Este “São Paulo em Cena III” foi dedicado exclusivamente ao RAP, o ritmo e a poesia na toada de SP. O discurso sonoro surge com letras musicais que soam como manifestos embalados por ritmos bem marcados que são comandados por uma dupla composta pelo DJ  (efeitos sonoros e mixagens) e MCs (rimas cantadas).  O som que veio da periferia, de bairros pobres de Nova Iorque e se expandiu para subúrbios de outras metrópoles, chegou ao Brasil na década de 1980 sob os olhares desconfiados dos músicos e de todos seres que sentiam neste gênero a maldição do crime, da pobreza, da miséria e da escória da sociedade. O RAP elucida e sustenta um certo desconforto ao explicitar o abismo gerado pela estratificação social que fortalece a cada instante a máxima sartreana; “O inferno são os Outros”.  O “ver pra crer”, o testemunho do outro ou de si próprio é "a real". O que acontece longe dos olhos e portanto longe do coração não pode ser  "a real".  O RAP tem como compromisso levar o drama pra perto dos olhos e do coração.  Numa exaltação da auto-estima,  a manifestação da dor  também pode ser transformada em alegria, festa e protesto. O RAP abre os olhos e os ouvidos de todos para que, na "correria" do dia-a-dia, possam crer naquilo que  pensavam nunca precisarem ver.

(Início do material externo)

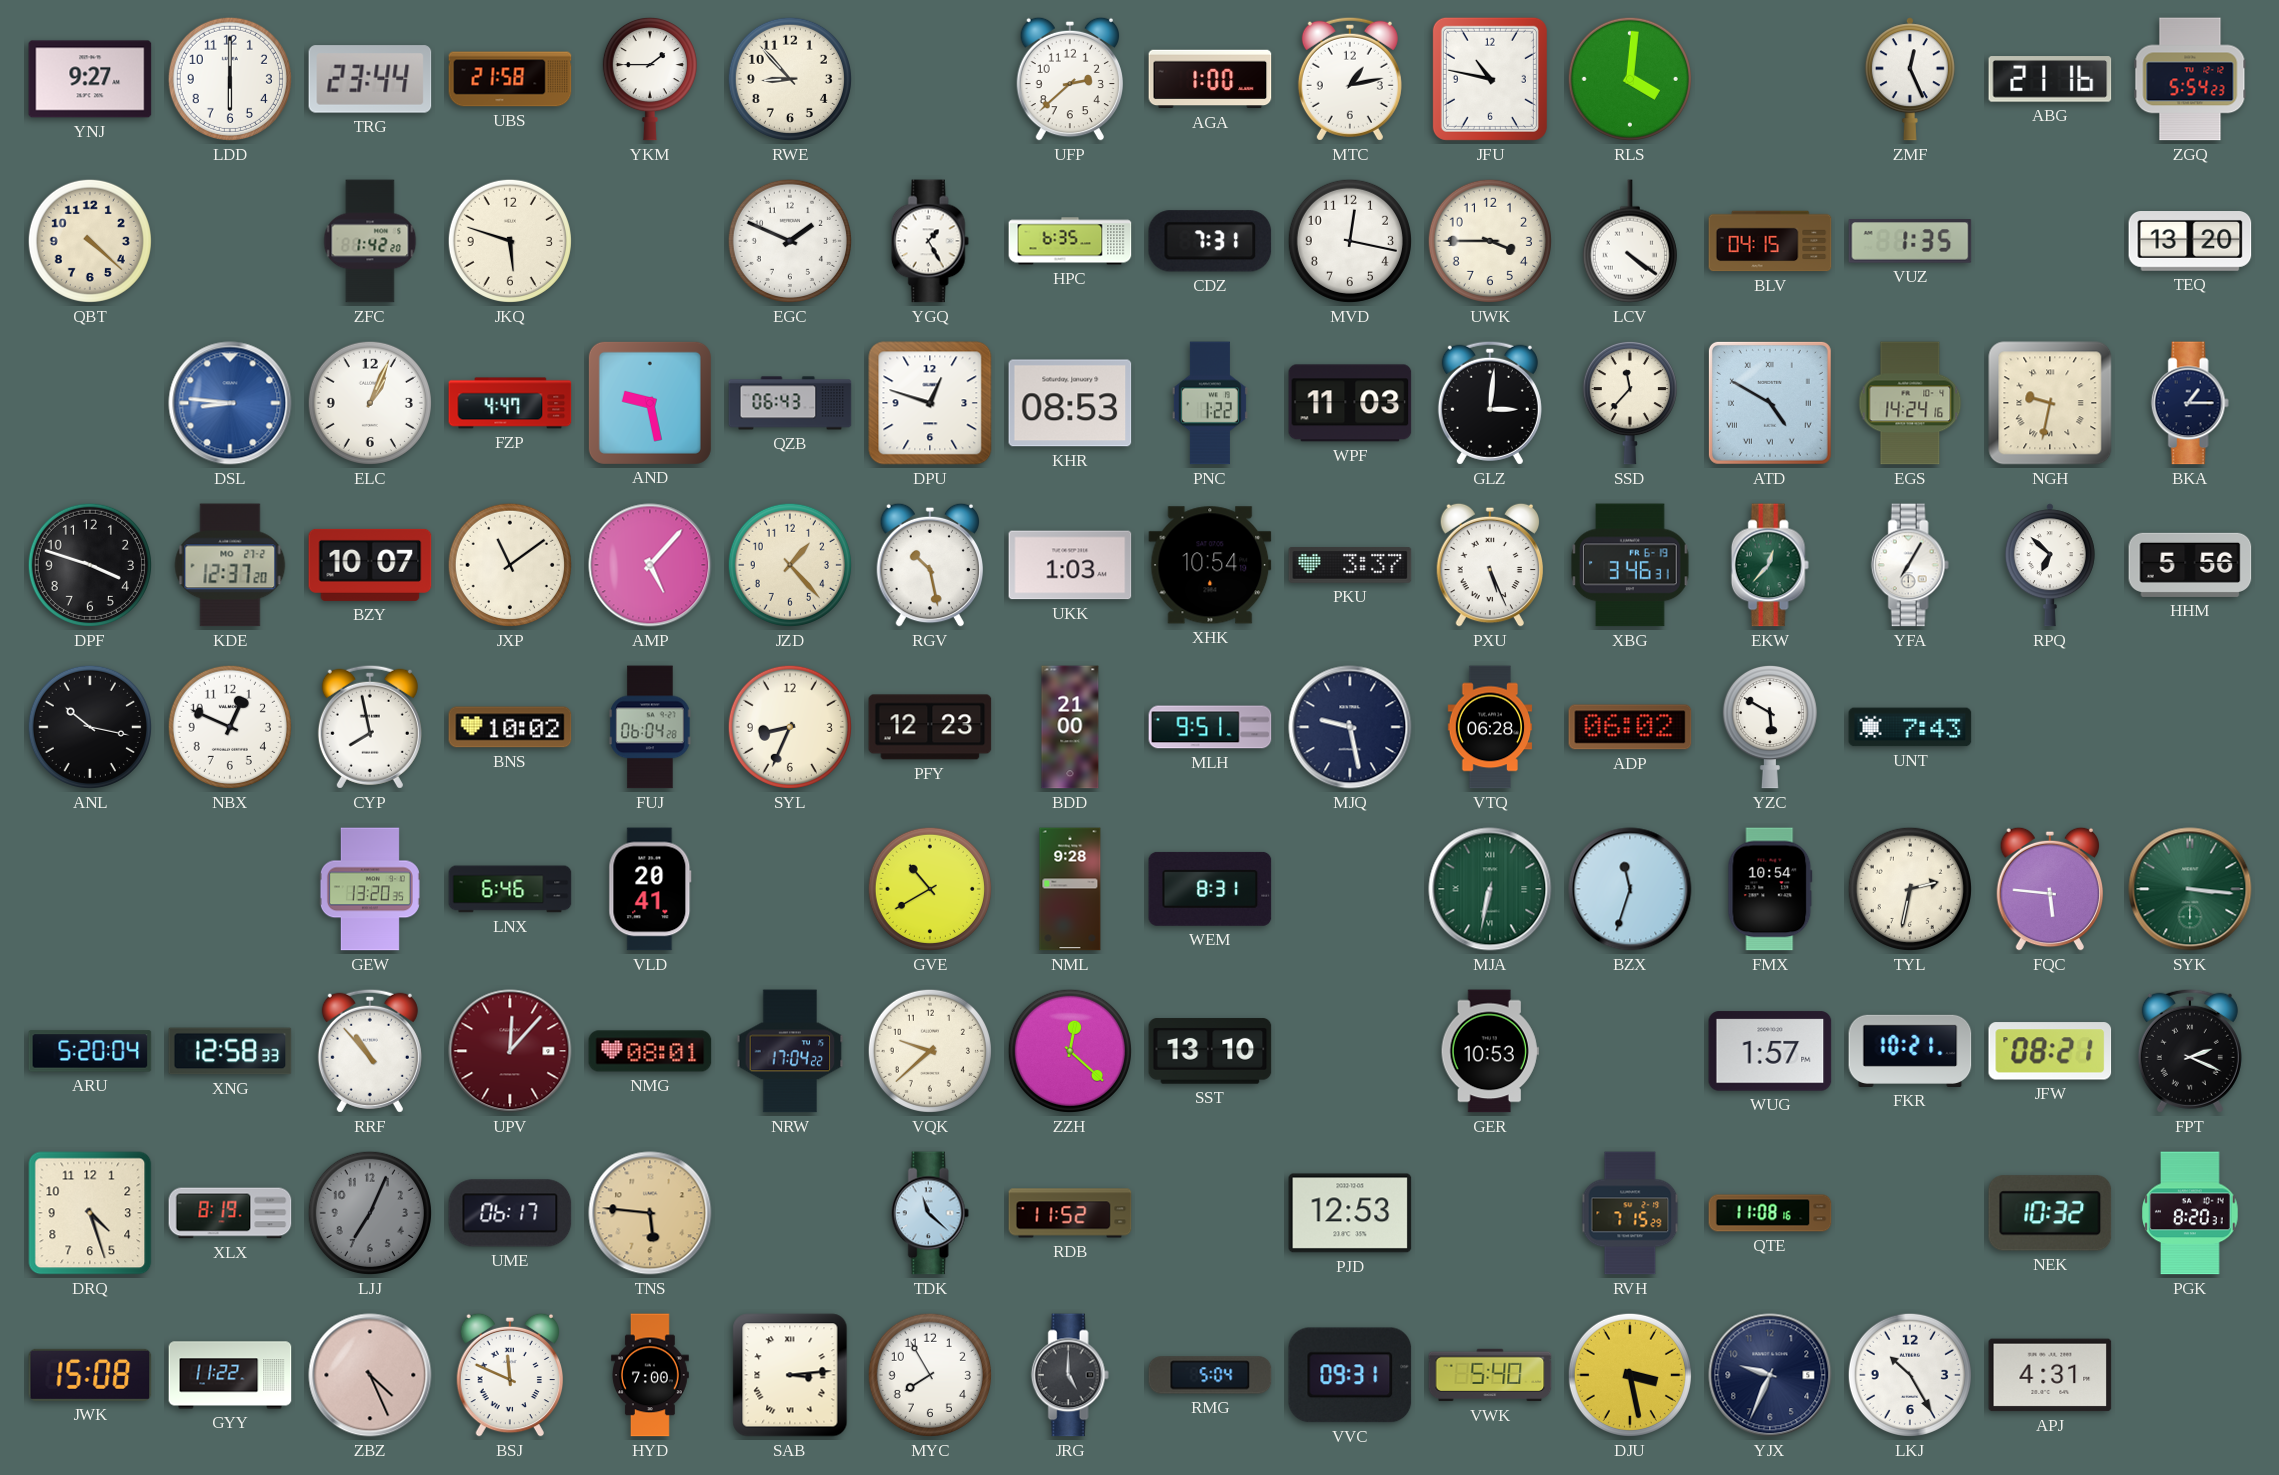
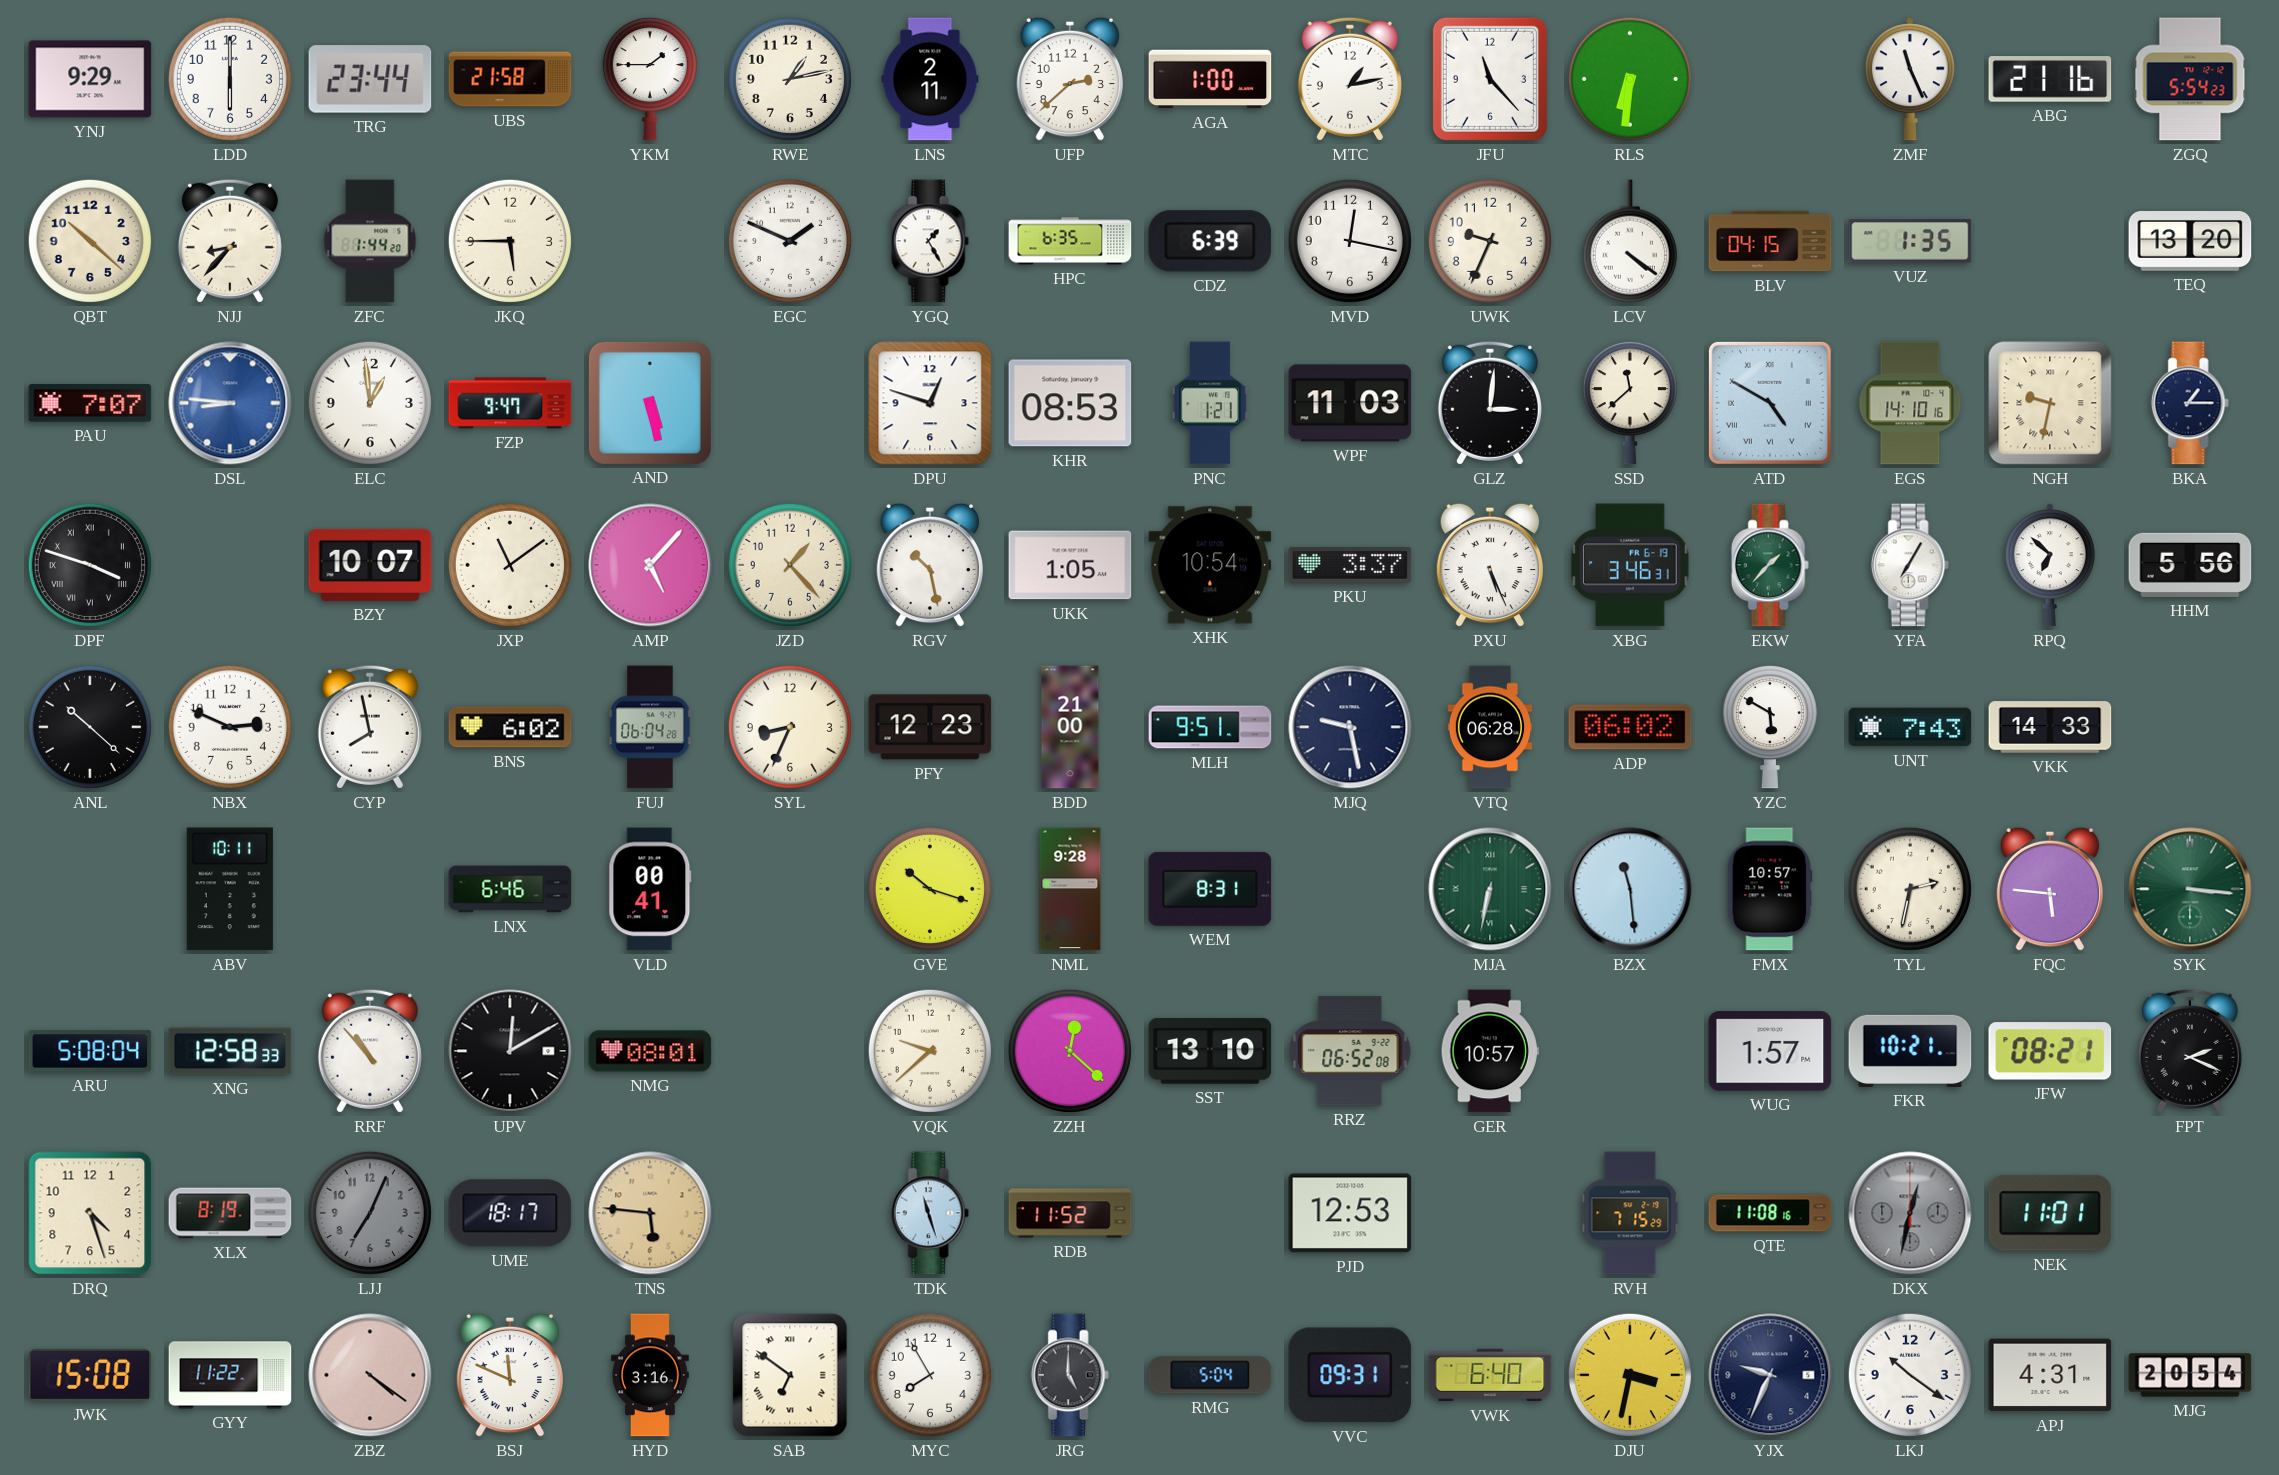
YNJ: 9:27 -> 9:29
RWE: 8:53 -> 1:13
LNS: none -> 2:11
JFU: 10:47 -> 11:23
RLS: 4:01 -> 6:31
ZMF: 12:26 -> 11:26
QBT: 4:22 -> 10:22
NJJ: none -> 8:37
ZFC: 1:42 -> 1:44
JKQ: 5:48 -> 5:45
CDZ: 7:31 -> 6:39
UWK: 3:45 -> 9:34
PAU: none -> 7:07
ELC: 1:04 -> 12:59
FZP: 4:47 -> 9:47
AND: 9:28 -> 5:28
QZB: 06:43 -> none
PNC: 1:22 -> 1:21
SSD: 11:37 -> 11:38
EGS: 14:24 -> 14:10
DPF numerals: Arabic -> Roman
KDE: 12:37 -> none
UKK: 1:03 -> 1:05
EKW: 12:37 -> 1:37
ANL: 10:17 -> 10:22
NBX: 12:49 -> 2:49
BNS: 10:02 -> 6:02
VKK: none -> 14:33
ABV: none -> 10:11
GEW: 13:20 -> none
VLD: 20:41 -> 00:41
GVE: 10:40 -> 10:18
BZX: 11:33 -> 11:29
FMX: 10:54 -> 10:57
ARU: 5:20 -> 5:08
UPV: 12:07 -> 12:10
UPV dial: burgundy -> black
NRW: 17:04 -> none
RRZ: none -> 06:52
GER: 10:53 -> 10:57
UME: 06:17 -> 18:17
TDK: 11:22 -> 11:27
DKX: none -> 12:32
NEK: 10:32 -> 11:01
PGK: 8:20 -> none
ZBZ: 4:26 -> 4:21
HYD: 7:00 -> 3:16
SAB: 3:14 -> 6:51
VWK: 5:40 -> 6:40
DJU: 3:28 -> 3:32
LKJ: 10:25 -> 10:21
MJG: none -> 20:54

Um dos primeiros LPs de RAP Nacional, fins de 1980  

HIP HOP em letras de TAG - forma de assinaturas dos grafiteiros
Minha experiência com o RAP aconteceu via filho e sobrinho, apreciadores  do movimento. Quando adolescentes grafitavam, cantavam e freqüentavam eventos do gênero. Nunca vou me esquecer a cena: eu na praça da Paz, no Ibirapuera, lotada vendo Thaide e DJ Hum, viajando .... vestida com uma camiseta da Janis Joplin num Show de RAP.... Coisas da vida.... 
Então, nada melhor do que ele, Leandro Daniel, meu filho, para contar um pouco sobre o RAP e  rappers de SP.

"Os gemeos", grafiteiros de SP - Dos muros para  o MASP 
Tudo começou em fins dos 1980. Era efervescência musical do funk e do som que rolava nos States: África Bambaataa, Grand Master Flash, Run DMC, Public Enemy. Essa cena que vinha de fora alimentava os pioneiros do Rap em Sampa. O movimento hip-hop como um todo criava suas raízes nesse chão de asfalto. São Bento era o pico. Dançarinos breakers (chamados b boys) giravam no chão e se trançavam no locking, misturados com os mcs, djs e grafiteiros de plantão.

Racionais MCs
Nelson Triunfo dançando na rua 24 de Maio

Gentes das periferias da ZL, ZS, ZN, ZO se encontrando no centro! Nasceu assim  o relacionamento! Seja na mensagem de protesto, seja cantando o rolê ou nas crônicas do dia a dia, o rap, gestado nas periferias de SP, mostrou que vinha pra ficar. Thaide e DJ Hum são um dos grandes ícones desse início, assim como Nelson Triunfo, Sistema Negro, Racionais Mcs e Possemente Zulu. Os primeiros Lps, bolachas (pra felicidade dos DJs nos scratches), como a coletânea “Consciência Black I”, já traziam um RAP de pegada, acertando a jugular dos que desacreditavam do movimento. A grande revelação foi um grupo chamado Racionais Mc’s, que hoje dispensa apresentações. Importante notar que o RAP era a única voz que relatava o cotidiano das periferias que, apesar de sua grandeza, viviam excluídas na sociedade paulistana.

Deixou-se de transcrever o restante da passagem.